Opponents, led by Sen. Megan Hunt of Omaha, predicted that the bill will face a legal challenge and be found unconstitutional.
Courts have blocked similar bans in all but three of the dozen states that have passed them. Two states where the bans have taken effect have no abortion providers that perform second-trimester abortions.
Legal proceedings are ongoing in a third state. On Friday, the 8th U.S. Circuit Court of Appeals lifted the injunction against the Arkansas ban and sent the case back to the district court, instructing the court to reconsider its previous ruling in light of a U.S. Supreme Court decision this summer.
Earlier this week, Attorney General Doug Peterson’s office issued an opinion concluding that LB 814 is “likely constitutional” and would not impose a “substantial obstacle” to access to abortion because the majority of second-trimester abortions in Nebraska are done using other methods.

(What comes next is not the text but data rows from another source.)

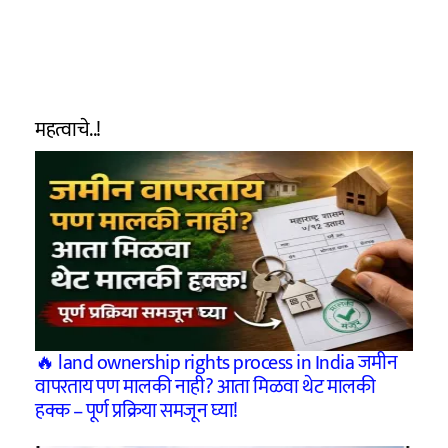
महत्वाचे..!
🔥 land ownership rights process in India जमीन
वापरताय पण मालकी नाही? आता मिळवा थेट मालकी
हक्क – पूर्ण प्रक्रिया समजून घ्या!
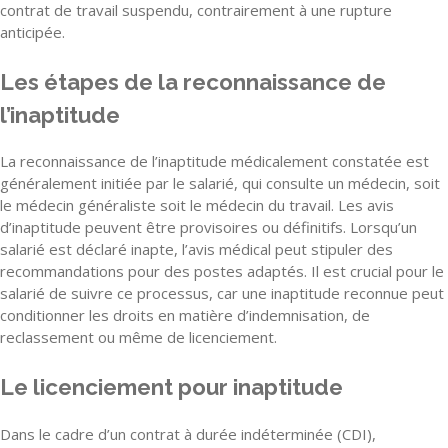
contrat de travail suspendu, contrairement à une rupture
anticipée.
Les étapes de la reconnaissance de
l’inaptitude
La reconnaissance de l’inaptitude médicalement constatée est
généralement initiée par le salarié, qui consulte un médecin, soit
le médecin généraliste soit le médecin du travail. Les avis
d’inaptitude peuvent être provisoires ou définitifs. Lorsqu’un
salarié est déclaré inapte, l’avis médical peut stipuler des
recommandations pour des postes adaptés. Il est crucial pour le
salarié de suivre ce processus, car une inaptitude reconnue peut
conditionner les droits en matière d’indemnisation, de
reclassement ou même de licenciement.
Le licenciement pour inaptitude
Dans le cadre d’un contrat à durée indéterminée (CDI),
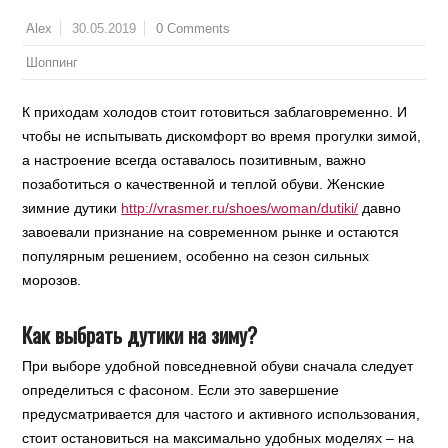
30.05.2019
0 Comments
Alex
Шоппинг
К приходам холодов стоит готовиться заблаговременно. И
чтобы не испытывать дискомфорт во время прогулки зимой,
а настроение всегда оставалось позитивным, важно
позаботиться о качественной и теплой обуви. Женские
зимние дутики
http://vrasmer.ru/shoes/woman/dutiki/
давно
завоевали признание на современном рынке и остаются
популярным решением, особенно на сезон сильных
морозов.
Как выбрать дутики на зиму?
При выборе удобной повседневной обуви сначала следует
определиться с фасоном. Если это завершение
предусматривается для частого и активного использования,
стоит остановиться на максимально удобных моделях – на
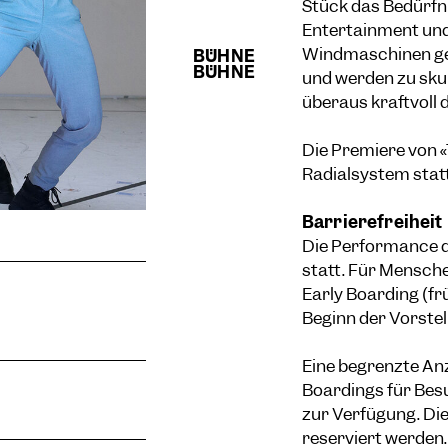
Stück das Bedürf
Entertainment und
Windmaschinen gen
und werden zu sku
überaus kraftvoll
Die Premiere von «
Radialsystem statt
Barrierefreiheit
Die Performance da
statt. Für Mensch
Early Boarding (f
Beginn der Vorstel
Eine begrenzte An
Boardings für Bes
zur Verfügung. Die
reserviert werden.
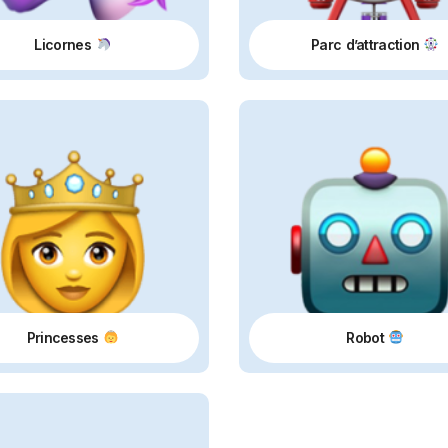
Licornes
Parc d’attraction
Princesses
Robot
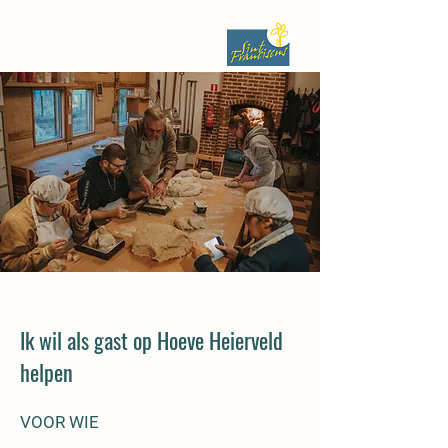
Ik wil als gast op Hoeve Heierveld
helpen
VOOR WIE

Marion Miner, associate director for pro-life and family at the Nebraska Catholic Conference, and Karen Bowling, executive director of Nebraska Family Alliance, praised the Legislature’s action. Miner said the bill makes Nebraska a national leader while Bowling called the bill a “landmark victory.”
“Life has won today in Nebraska,” he said. “By ending dismemberment abortion, our state has demonstrated and reaffirmed its deep respect for the human dignity of pre-born children and their mothers.”
But officials with Planned Parenthood North Central States, which operates clinics in Omaha and Lincoln that offer abortions, said the bill inserts politics into what should be private medical decisions between patients and their doctors.
“Today lawmakers continued their attack on reproductive health care in Nebraska, creating arbitrary barriers to safe, legal abortion,” said Andi Curry Grubb, the organization’s Nebraska executive director. “This egregious law is not about improving the health care of Nebraskans and, instead, is about shaming them and placing additional burdens on women.”
She said abortions may be done during the second trimester for various reasons, including health risks to pregnant women and fetal anomalies that aren’t detected until that stage of a pregnancy. Women also may not get abortions early in pregnancy because of problems such as mandated waiting periods, delays in getting money and a lack of providers.
LB 814 passed two days after the family of Julie Schmit-Albin, the longtime executive director for Nebraska Right to Life, announced she had gone into hospice. She has been battling cancer.